When I travel across the country, I often ask myself if I could live where I’m visiting.
Last night, I had a terrific dinner downtown Memphis at the Mesquite Chops on Union Street. The food was a great mix of traditional dishes with a twist. The blueberry crème brûlée and the spicy deviled eggs were especially intriguing and the duck perfectly cooked.
Earlier, on Beale Street, two young African American brothers performed cartwheels and back flips, hosts and hostesses gave away fliers advertising drinks and food, and music blasted from doors opened on dark, steamy bars.
It was easy to envision Otis Reading, BB King, Aretha Franklin, Johnny Cash or Elvis walking on the street.
My husband, the Elvis Presley’s fan, had booked us rooms at the Heartbreak Hotel. If you are used to the comfort of the big hotel chains, the Heartbreak Hotel will disappoint you. But there is in the absence of Wi-Fi and HBO, something freeing and very kitsch, totally appropriate at Graceland.
The mansion is not a mansion in today’s standards, but when Elvis bought the property, he was only twenty-two years old, and Graceland became his beloved refuge where family and close friends gathered.
And did he need some privacy!
Even though I’m neither a huge fan of Elvis nor an expert on his musical career, I found the visit of Graceland, set in a woodsy natural-looking park, somehow moving.
Elvis Presley’s success still resonates today. His name is familiar to all of us. Most of his songs are hits and still played. That I knew.
But walking through his house and his gardens where he is buried alongside his stillborn twin brother, his parents and his grandmother brings another dimension to the man who shook the music scene in the 50’s.
Later a shuttle carried us to the shops, the automobile museum that harbors Elvis’s cars and motorcycles collection, his two private jets he used for concerts and personal pleasure, and the dinner that serves typical 1950’s food.
My son and I craved a milkshake. We were up since 6:30 a.m. and it seemed just the right drink to enjoy before heading east to town to the Lorraine Motel.
The motel sits on Mulberry Street and the balcony where Martin Luther King was shot is now decorated with a white, red, and blue wreath. Two replicas of the cars driven by the people who accompanied him to Memphis are parked right under the balcony.
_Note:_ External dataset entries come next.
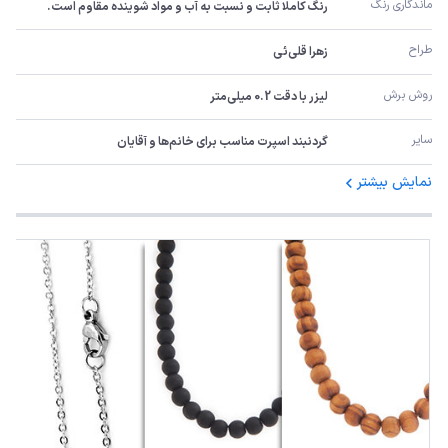
ماندگاری رنگ
رنگ کاملا ثابت و نسبت به آب و مواد شوینده مقاوم است.
طراح
زهرا قلی‌ئی
روش برش
لیزر با دقت 0.2 میلی‌متر
سایر
گردنبند اسپرت مناسب برای خانم‌ها و آقایان
نمایش بیشتر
The National Civil Rights Museum is hosted in the motel.
Across the street two African American women stood behind a small table, urging people to boycott the museum, which they insisted is an insult to Martin Luther King’s memory. They condemned the government for orchestrating the murder of the civil rights movement’s leader.
Two days ago Rodney King passed away. The words he said when Los Angeles exploded still express a palpable malaise in this country: “Can’t we get along?”
So now that I’ve left Memphis and am on the road again, I can say that it would be a cultural shock to live in Memphis, yet there is in the south a je ne sais quoi (the comfort food, the sweet tea, the gracious hospitality?) that begs for another visit.